About this task:
In the listing below, locate the lines bearing the word "wird". Copy every one of them.

Entries shown:

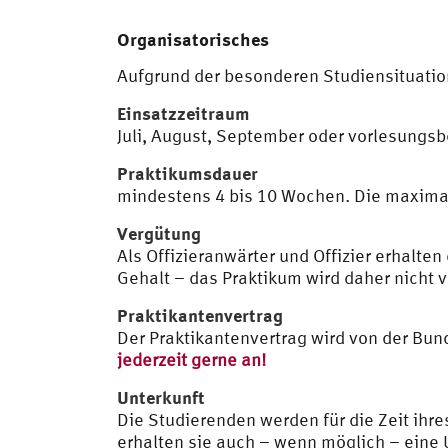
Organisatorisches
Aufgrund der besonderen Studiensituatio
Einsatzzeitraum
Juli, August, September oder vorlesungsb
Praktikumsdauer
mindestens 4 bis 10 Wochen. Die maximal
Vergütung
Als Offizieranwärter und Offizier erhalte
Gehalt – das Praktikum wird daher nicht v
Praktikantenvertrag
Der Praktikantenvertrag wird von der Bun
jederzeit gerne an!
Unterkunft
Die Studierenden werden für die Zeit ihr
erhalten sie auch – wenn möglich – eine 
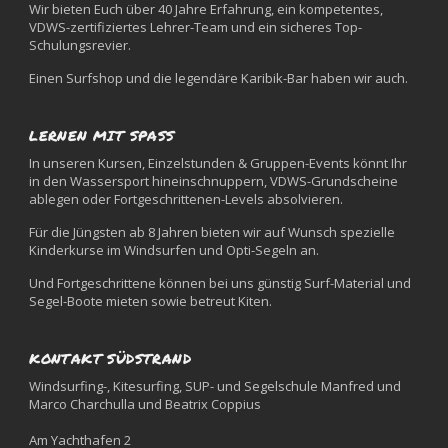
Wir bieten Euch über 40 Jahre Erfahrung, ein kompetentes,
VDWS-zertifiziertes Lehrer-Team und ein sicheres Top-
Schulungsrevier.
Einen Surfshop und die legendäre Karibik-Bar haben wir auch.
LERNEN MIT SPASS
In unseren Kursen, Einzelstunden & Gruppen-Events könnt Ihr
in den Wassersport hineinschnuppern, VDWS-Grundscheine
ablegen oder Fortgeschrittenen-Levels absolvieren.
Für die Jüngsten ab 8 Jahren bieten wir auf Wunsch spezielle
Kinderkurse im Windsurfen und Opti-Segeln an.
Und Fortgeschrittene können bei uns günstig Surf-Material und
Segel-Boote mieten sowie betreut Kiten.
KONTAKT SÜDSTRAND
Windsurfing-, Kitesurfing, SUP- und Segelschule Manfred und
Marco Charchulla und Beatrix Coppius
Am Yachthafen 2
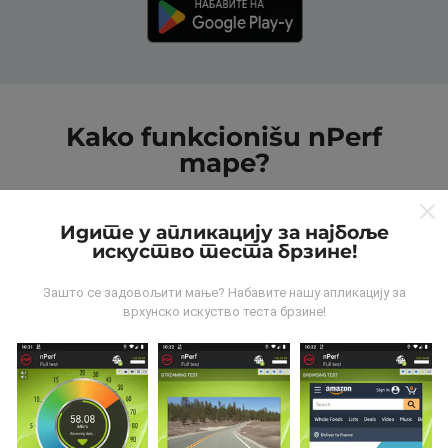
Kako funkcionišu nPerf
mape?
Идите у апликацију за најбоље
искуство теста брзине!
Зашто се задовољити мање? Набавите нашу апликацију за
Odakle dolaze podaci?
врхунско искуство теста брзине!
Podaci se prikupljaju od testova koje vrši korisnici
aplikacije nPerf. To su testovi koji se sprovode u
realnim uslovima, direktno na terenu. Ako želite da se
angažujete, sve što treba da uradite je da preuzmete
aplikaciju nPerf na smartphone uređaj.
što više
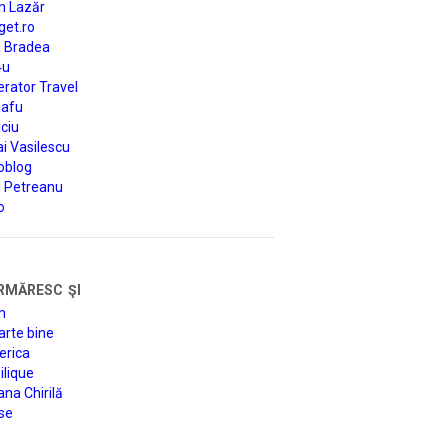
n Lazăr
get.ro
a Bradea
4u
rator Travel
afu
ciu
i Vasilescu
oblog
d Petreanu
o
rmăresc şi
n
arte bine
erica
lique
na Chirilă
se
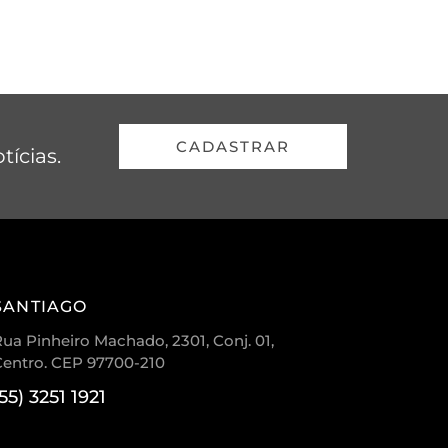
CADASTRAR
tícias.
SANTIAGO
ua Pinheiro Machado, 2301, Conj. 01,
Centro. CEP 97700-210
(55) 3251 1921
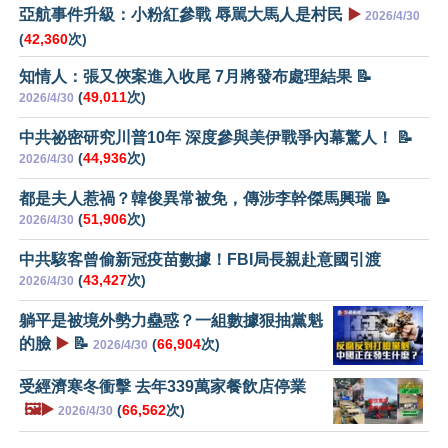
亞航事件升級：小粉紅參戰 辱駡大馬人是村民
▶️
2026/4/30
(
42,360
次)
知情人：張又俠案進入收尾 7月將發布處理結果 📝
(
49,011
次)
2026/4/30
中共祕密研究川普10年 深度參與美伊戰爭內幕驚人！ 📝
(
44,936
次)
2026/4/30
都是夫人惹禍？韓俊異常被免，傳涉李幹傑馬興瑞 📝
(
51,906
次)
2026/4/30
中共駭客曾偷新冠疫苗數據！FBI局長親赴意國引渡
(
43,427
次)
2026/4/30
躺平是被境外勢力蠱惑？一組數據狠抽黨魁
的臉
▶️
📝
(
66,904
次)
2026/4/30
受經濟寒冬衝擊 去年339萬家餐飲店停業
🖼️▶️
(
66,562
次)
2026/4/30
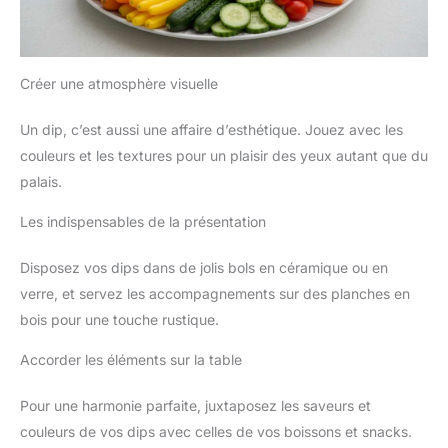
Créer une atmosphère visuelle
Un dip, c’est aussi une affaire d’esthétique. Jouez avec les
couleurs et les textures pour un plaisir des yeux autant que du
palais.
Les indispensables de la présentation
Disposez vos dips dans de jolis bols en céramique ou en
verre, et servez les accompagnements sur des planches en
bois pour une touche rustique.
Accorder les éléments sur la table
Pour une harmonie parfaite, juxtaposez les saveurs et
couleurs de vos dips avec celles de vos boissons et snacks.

The completed task:
Gehalt – das Praktikum wird daher nicht v
Der Praktikantenvertrag wird von der Bun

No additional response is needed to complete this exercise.